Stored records
++++++

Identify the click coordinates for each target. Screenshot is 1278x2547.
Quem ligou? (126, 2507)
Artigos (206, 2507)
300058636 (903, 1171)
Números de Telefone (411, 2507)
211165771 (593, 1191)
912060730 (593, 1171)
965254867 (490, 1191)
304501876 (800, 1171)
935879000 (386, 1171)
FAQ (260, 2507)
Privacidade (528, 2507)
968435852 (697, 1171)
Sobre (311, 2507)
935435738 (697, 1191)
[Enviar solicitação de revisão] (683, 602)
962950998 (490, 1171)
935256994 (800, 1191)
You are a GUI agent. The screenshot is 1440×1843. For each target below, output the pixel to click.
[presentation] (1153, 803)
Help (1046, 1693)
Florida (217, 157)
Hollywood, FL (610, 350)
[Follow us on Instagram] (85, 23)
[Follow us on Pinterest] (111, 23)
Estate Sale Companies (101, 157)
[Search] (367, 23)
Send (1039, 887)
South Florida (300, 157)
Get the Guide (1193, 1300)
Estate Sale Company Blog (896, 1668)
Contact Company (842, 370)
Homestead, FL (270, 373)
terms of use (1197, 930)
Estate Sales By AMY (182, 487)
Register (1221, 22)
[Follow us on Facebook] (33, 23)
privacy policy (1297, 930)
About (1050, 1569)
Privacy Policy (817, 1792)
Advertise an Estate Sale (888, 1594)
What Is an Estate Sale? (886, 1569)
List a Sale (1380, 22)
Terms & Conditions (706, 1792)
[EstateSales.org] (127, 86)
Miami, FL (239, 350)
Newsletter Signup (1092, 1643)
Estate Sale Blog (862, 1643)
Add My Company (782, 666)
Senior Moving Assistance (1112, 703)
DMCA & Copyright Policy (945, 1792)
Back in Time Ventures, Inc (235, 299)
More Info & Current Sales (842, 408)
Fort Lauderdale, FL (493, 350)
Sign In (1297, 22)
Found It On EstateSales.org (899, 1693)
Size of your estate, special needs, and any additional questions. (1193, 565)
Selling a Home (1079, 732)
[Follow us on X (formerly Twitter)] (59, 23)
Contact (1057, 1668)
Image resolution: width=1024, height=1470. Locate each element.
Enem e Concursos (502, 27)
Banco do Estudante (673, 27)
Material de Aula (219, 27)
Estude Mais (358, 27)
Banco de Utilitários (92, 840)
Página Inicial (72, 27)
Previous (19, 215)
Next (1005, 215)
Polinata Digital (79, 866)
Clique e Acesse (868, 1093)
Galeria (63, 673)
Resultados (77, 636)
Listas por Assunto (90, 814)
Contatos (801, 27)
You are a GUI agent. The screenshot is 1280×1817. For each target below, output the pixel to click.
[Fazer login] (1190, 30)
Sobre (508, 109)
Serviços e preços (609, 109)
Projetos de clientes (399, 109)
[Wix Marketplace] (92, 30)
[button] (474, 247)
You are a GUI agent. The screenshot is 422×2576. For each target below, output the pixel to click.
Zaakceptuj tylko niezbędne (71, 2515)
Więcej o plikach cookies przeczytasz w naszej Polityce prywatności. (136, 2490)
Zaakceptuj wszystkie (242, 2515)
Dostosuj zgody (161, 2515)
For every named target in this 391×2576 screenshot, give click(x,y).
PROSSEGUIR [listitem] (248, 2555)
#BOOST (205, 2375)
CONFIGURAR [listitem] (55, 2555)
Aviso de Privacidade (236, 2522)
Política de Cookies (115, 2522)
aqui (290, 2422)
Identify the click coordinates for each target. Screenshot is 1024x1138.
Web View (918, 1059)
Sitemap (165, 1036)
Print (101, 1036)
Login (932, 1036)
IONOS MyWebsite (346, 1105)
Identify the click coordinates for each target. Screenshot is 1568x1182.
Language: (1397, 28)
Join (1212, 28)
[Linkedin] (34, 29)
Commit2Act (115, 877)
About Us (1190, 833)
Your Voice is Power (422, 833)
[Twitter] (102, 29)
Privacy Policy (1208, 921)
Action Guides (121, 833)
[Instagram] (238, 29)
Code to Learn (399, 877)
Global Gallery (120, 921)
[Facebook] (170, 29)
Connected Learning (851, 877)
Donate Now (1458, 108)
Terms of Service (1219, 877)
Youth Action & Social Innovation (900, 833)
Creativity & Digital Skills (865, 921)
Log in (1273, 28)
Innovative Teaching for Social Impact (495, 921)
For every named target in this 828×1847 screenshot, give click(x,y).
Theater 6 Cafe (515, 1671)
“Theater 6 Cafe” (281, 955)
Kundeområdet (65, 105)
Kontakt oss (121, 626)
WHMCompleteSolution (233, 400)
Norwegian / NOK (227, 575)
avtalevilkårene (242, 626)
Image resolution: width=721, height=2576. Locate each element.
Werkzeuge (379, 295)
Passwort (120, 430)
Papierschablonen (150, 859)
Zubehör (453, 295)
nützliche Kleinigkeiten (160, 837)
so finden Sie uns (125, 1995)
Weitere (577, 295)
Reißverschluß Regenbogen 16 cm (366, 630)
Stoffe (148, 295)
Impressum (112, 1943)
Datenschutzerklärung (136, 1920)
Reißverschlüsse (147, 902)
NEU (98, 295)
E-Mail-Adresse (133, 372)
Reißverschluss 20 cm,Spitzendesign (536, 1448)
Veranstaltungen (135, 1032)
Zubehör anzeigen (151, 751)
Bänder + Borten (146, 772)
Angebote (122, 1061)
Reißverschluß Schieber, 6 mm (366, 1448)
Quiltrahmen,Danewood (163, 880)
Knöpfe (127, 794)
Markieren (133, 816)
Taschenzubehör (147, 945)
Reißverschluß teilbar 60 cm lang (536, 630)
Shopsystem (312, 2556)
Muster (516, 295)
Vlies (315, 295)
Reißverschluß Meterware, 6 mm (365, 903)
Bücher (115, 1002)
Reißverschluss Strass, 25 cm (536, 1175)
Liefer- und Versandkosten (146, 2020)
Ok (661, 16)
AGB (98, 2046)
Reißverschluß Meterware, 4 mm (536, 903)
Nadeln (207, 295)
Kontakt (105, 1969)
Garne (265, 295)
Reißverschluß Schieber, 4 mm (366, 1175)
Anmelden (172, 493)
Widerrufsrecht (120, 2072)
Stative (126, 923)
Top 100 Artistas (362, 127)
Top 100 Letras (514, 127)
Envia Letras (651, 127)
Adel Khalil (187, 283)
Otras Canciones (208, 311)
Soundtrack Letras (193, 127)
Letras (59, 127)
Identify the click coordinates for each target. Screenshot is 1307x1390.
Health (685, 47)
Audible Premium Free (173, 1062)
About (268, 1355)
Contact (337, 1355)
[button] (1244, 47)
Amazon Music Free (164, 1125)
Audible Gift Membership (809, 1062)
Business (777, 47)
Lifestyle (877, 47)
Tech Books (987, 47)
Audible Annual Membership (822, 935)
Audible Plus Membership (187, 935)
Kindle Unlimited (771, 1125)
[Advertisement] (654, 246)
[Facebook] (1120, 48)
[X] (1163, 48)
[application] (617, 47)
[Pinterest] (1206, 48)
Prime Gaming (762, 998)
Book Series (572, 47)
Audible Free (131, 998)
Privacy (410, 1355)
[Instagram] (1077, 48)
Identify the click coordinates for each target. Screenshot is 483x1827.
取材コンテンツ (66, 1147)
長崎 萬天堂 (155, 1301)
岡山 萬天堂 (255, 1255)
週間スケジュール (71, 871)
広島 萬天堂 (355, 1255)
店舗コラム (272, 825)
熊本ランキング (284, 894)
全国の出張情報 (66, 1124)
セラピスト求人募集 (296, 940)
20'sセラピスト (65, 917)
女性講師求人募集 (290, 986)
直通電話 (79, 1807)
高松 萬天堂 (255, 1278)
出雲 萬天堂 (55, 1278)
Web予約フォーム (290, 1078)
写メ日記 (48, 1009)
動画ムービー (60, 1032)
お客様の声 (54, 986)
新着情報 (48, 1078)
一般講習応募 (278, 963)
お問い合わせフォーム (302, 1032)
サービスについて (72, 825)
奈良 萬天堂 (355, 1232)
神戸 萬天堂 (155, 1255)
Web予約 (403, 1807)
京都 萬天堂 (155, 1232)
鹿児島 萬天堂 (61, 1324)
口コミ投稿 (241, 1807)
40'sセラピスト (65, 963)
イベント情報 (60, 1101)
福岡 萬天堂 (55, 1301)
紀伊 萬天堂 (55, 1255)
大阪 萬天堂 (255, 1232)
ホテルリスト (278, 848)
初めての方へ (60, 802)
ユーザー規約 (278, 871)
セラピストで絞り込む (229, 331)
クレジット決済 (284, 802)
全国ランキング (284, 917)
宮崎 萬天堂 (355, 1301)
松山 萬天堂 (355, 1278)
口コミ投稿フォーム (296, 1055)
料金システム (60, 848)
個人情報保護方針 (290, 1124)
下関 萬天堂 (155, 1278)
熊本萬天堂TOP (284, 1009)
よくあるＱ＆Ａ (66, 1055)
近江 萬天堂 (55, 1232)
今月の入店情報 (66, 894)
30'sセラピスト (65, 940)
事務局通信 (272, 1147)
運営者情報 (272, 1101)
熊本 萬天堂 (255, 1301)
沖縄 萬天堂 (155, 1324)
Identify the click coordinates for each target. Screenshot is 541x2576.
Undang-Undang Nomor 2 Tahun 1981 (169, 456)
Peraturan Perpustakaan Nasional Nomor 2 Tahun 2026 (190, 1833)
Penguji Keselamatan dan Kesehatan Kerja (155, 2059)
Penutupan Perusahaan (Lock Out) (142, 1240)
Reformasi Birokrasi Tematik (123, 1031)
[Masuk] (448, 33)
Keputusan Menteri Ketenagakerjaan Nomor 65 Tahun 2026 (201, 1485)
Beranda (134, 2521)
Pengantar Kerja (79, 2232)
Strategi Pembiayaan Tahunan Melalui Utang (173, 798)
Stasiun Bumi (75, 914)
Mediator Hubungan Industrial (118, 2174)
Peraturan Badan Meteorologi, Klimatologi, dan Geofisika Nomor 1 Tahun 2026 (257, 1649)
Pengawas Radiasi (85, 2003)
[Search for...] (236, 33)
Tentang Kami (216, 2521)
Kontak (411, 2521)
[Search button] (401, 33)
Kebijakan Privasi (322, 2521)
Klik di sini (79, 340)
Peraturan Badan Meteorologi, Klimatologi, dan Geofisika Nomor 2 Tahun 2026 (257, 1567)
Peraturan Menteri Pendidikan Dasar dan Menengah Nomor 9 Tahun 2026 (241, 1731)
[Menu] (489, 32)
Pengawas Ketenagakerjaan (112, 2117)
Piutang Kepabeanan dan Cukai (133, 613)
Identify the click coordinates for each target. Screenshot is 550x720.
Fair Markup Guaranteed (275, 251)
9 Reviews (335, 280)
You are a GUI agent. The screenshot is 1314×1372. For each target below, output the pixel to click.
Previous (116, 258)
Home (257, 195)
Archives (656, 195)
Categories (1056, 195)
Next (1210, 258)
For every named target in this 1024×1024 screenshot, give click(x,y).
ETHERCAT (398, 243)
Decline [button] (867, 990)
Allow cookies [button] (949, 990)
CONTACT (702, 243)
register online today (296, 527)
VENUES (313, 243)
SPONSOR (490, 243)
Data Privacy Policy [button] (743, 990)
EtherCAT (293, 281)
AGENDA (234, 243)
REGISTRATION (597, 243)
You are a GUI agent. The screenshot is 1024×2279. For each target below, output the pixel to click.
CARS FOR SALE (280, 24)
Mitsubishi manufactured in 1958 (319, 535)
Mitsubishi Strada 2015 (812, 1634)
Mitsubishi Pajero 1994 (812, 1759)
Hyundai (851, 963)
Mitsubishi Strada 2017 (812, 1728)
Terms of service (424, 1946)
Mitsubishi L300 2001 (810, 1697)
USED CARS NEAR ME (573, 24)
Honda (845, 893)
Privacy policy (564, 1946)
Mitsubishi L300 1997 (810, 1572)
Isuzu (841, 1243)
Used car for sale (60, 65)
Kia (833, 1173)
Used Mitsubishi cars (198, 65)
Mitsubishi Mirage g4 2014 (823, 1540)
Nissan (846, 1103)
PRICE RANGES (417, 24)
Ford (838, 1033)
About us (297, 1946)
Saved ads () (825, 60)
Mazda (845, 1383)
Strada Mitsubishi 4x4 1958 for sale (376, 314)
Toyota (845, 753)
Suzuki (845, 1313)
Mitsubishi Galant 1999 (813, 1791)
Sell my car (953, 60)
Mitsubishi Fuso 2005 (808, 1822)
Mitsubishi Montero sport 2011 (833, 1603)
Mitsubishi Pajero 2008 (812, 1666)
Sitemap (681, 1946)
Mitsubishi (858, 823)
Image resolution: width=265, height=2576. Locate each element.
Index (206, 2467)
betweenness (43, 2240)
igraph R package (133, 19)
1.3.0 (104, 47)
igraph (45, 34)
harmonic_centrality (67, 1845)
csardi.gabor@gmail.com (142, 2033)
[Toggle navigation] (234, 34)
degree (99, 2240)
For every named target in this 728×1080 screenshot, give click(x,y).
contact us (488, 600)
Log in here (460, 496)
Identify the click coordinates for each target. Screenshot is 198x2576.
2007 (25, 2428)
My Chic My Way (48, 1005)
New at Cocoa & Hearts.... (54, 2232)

++++++

■ **PROBLEM**:
Lines above that have "Identify": copy each of them.

■ **COMPLETED TASK**:
Identify the click coordinates for each target. Screenshot is 1278x2547.
Identify the click coordinates for each target. Screenshot is 1024x1138.
Identify the click coordinates for each target. Screenshot is 1568x1182.
Identify the click coordinates for each target. Screenshot is 1307x1390.
Identify the click coordinates for each target. Screenshot is 483x1827.
Identify the click coordinates for each target. Screenshot is 541x2576.
Identify the click coordinates for each target. Screenshot is 550x720.
Identify the click coordinates for each target. Screenshot is 198x2576.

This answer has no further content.